2009年4月8日(水)「しんぶん赤旗」
F22調達中止提案
米国防長官 MD費削減も
【ワシントン=小林俊哉】ゲーツ米国防長官は六日、ワシントンでの記者会見で国防費見直し策を発表し、日本の航空自衛隊の次期主力戦闘機(FX)の有力候補である空軍の最新鋭ステルス戦闘機F22の調達中止を提案しました。また、ミサイル防衛(MD)経費などを削減するとしています。一方で、イラク、アフガニスタン向けの装備は拡充する計画です。
オバマ政権は、厳しい財政事情から国防費の見直しを進めてきました。ゲーツ氏は、F22を百八十七機で調達中止とすることをはじめ、MD経費の十四億ドル削減、新たな大統領専用ヘリ計画の中止などを表明しました。
一方で、無人偵察機の購入など、情報・調査関連経費の二十億ドル規模の増額、百十二億ドルに上る統合打撃戦闘機F35三十機の購入などを提案しました。
同長官は、国防費の見直しについて、「いま現在たたかっている戦争と、今後数年間でもっともありうるシナリオに対処する能力を強める」ためだと説明。財政的な圧迫の中でも、イラク、アフガニスタン戦争のために、限られた資源を集中する考えを示しました。

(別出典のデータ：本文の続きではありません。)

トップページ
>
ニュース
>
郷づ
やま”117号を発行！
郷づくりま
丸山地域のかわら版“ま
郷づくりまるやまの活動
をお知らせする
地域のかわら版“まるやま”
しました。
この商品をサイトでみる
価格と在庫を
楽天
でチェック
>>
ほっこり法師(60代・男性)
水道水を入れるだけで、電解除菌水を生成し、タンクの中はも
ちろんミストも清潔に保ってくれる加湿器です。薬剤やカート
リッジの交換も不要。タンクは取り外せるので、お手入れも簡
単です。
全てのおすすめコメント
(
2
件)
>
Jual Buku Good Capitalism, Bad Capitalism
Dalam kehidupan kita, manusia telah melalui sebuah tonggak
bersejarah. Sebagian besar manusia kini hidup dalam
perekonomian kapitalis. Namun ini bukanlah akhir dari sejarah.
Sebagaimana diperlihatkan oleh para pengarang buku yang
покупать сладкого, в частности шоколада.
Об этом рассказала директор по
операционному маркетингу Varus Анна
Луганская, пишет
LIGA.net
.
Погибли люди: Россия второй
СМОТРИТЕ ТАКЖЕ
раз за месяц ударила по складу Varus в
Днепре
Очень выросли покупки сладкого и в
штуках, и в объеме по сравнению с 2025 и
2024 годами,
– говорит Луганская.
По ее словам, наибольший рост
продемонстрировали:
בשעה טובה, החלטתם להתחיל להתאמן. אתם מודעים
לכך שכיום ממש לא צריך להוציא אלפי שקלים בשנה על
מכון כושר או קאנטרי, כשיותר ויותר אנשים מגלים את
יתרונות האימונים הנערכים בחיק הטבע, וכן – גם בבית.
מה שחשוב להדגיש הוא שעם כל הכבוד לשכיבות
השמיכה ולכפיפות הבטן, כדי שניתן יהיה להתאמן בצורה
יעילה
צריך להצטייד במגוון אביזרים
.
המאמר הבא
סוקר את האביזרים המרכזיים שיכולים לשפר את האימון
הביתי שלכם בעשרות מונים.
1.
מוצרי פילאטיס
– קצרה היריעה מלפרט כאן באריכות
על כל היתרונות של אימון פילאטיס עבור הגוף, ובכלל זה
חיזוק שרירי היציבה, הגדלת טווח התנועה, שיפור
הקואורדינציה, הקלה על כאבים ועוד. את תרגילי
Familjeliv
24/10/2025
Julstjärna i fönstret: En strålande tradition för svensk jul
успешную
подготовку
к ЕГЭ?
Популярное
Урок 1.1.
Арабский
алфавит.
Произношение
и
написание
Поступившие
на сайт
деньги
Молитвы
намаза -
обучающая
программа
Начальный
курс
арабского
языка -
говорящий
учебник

同時に、「米国の防衛体制の優先順位を再編する」とも述べ、従来のような国家間戦争に備えた「通常戦力」の増強だけではなく、対テロ、対ゲリラ向けの「非通常戦力」の増強など、安全保障環境の変化に対応した見直しであることもにじませました。
核兵器については、四年に一度行う国防計画の見直し報告(QDR)や、核態勢見直し報告(NPR)などで、すべての戦略的要請について精査するとしました。
ゲーツ長官は、同見直し策をオバマ大統領に提言しますが、国防予算の最終決定権は議会にあります。議会内では、F22を生産するロッキード・マーチン社など軍需産業の意をくんで、国防費削減に反対する民主・共和両党にまたがる勢力が存在します。